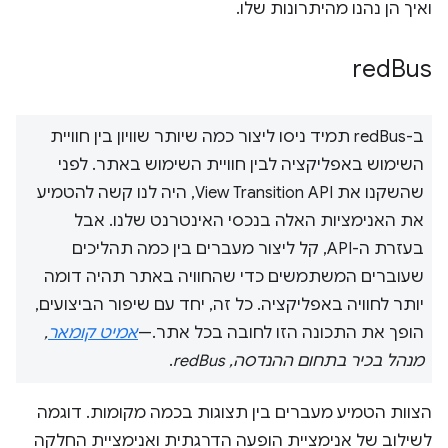
ואיך הן נהנו מהיתרונות שלו.
red
Bus
ב-redBus תמיד ניסו ליצור כמה שיותר שוויון בין חוויית
השימוש באפליקציה לבין חוויית השימוש באתר. לפני
שהשקנו את View Transition API, היה לנו קשה להטמיע
את האנימציות האלה בנכסי האינטרנט שלנו. אבל
בעזרת ה-API, קל ליצור מעברים בין כמה תהליכים
שעוברים המשתמשים כדי שהחוויה באתר תהיה דומה
יותר לחוויה באפליקציה. כל זה, יחד עם שיפור הביצועים,
הופך את התכונה הזו לחובה בכל אתר.—
אמיט קומאר
,
מנהל בכיר בתחום ההנדסה, redBus
.
הצוות הטמיע מעברים בין תצוגות בכמה מקומות. דוגמה
לשילוב של אנימציית הופעה הדרגתית ואנימציית החלקה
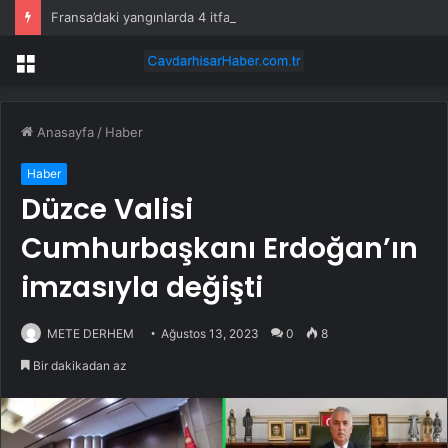
Fransa’daki yangınlarda 4 itfaiye eri hayatını kaybetti
Menü
Anasayfa
/
Haber
Haber
Düzce Valisi
Cumhurbaşkanı Erdoğan’ın
imzasıyla değişti
METE DERHEM
Ağustos 13, 2023
0
8
Bir dakikadan az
○ ○ ○ ○ ○
Work to be completed →
Every line of the data above is to be set down word for word, with the pictures left out.

Answer for the task →
ואיך הן נהנו מהיתרונות שלו.
red
Bus
ב-redBus תמיד ניסו ליצור כמה שיותר שוויון בין חוויית
השימוש באפליקציה לבין חוויית השימוש באתר. לפני
שהשקנו את View Transition API, היה לנו קשה להטמיע
את האנימציות האלה בנכסי האינטרנט שלנו. אבל
בעזרת ה-API, קל ליצור מעברים בין כמה תהליכים
שעוברים המשתמשים כדי שהחוויה באתר תהיה דומה
יותר לחוויה באפליקציה. כל זה, יחד עם שיפור הביצועים,
הופך את התכונה הזו לחובה בכל אתר.—
אמיט קומאר
,
מנהל בכיר בתחום ההנדסה, redBus
.
הצוות הטמיע מעברים בין תצוגות בכמה מקומות. דוגמה
לשילוב של אנימציית הופעה הדרגתית ואנימציית החלקה
Fransa’daki yangınlarda 4 itfaiye eri hayatını kaybetti
Menü
Anasayfa
/
Haber
Haber
Düzce Valisi
Cumhurbaşkanı Erdoğan’ın
imzasıyla değişti
METE DERHEM
Ağustos 13, 2023
0
8
Bir dakikadan az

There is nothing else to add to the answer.